Mapping field surface soil moisture for hydrological modeling


Tombul M.

WATER RESOURCES MANAGEMENT, cilt.21, sa.11, ss.1865-1880, 2007 (SCI-Expanded) identifier identifier

  • Yayın Türü: Makale / Tam Makale
  • Cilt numarası: 21 Sayı: 11
  • Basım Tarihi: 2007
  • Doi Numarası: 10.1007/s11269-006-9134-z
  • Dergi Adı: WATER RESOURCES MANAGEMENT
  • Derginin Tarandığı İndeksler: Science Citation Index Expanded (SCI-EXPANDED), Scopus
  • Sayfa Sayıları: ss.1865-1880
  • Anahtar Kelimeler: soil moisture, topographic index, Xinanjiang distribution, wetness index, heterogeneity, BASIN
  • Anadolu Üniversitesi Adresli: Evet

Özet

Soil moisture is a major control variable on hydrological processes both at the storm event scale and in the long term. The aggregate effect on the mean water balance over an area can be quantified successfully using hydrological models. However, determination of soil moisture distribution for semi or fully distributed models is difficult. In some types of landscape, the distribution of soil moisture is dictated by topography, in others by soil characteristics, or by a combination of both. Distribution of area-average soil moisture according to the likely effect of local topography is presented and tested. The heterogeneity of the soil moisture is described by the Xinanjiang distribution, commonly used to describe the natural spatial heterogeneity of the landscape.
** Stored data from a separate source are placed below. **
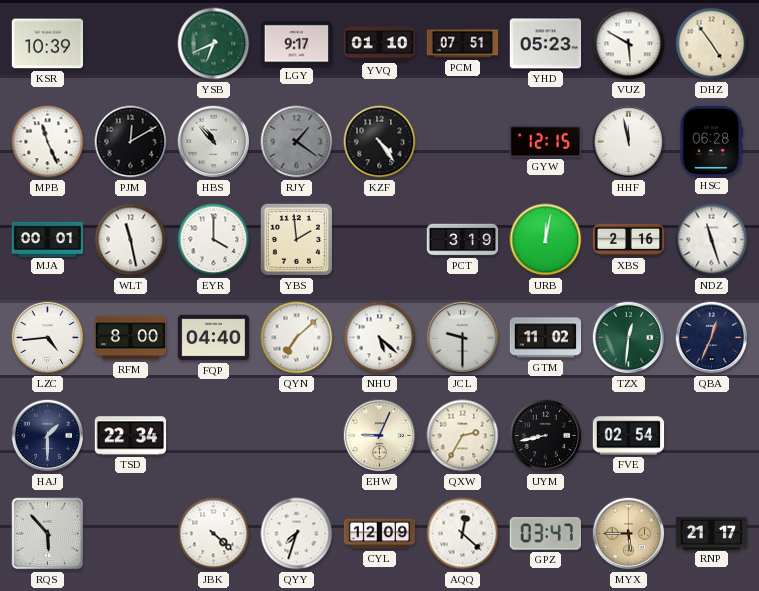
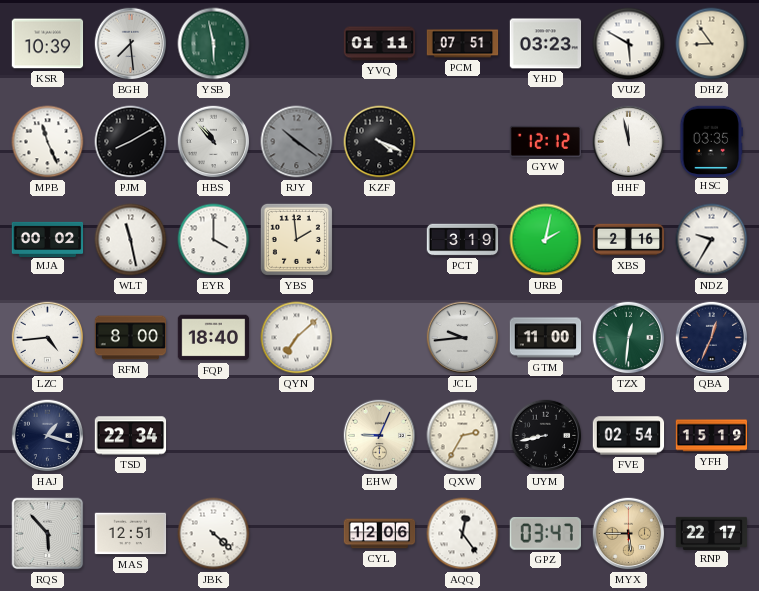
BGH: none -> 7:29
YSB: 6:41 -> 5:58
LGY: 9:17 -> none
YVQ: 01:10 -> 01:11
YHD: 05:23 -> 03:23
DHZ: 4:54 -> 8:54
PJM: 12:10 -> 8:10
RJY: 1:21 -> 10:21
KZF: 4:24 -> 4:19
GYW: 12:15 -> 12:12
HSC: 06:28 -> 03:35
MJA: 00:01 -> 00:02
URB: 12:02 -> 2:02
NDZ: 11:27 -> 9:35
FQP: 04:40 -> 18:40
NHU: 5:22 -> none
JCL: 9:30 -> 9:44
GTM: 11:02 -> 11:00
HAJ: 1:30 -> 1:18
YFH: none -> 15:19
MAS: none -> 12:51
QYY: 7:33 -> none
CYL: 12:09 -> 12:06
AQQ: 12:22 -> 12:24
RNP: 21:17 -> 22:17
This distribution is then mapped onto the terrain using topographic index to locate the wettest and driest areas. Soil moisture data from Bilecik-Kurukavak catchments are used to test the method. Cumulative density functions (CDF) for soil moisture data obtained from 68 locations in eight different dates and corresponding topographic index values are obtained. From these functions the deviations of the wet values from the mean soil moisture are observed as positive and larger compared to the dry values. The temporal stability of moisture patterns was studied in order to identify optimal sampling points for field-average soil moisture. Such points were identified by calculating their deviation over time from field average. Topographic data were analyzed to determine if these sampling points could be identified from time-invariant data.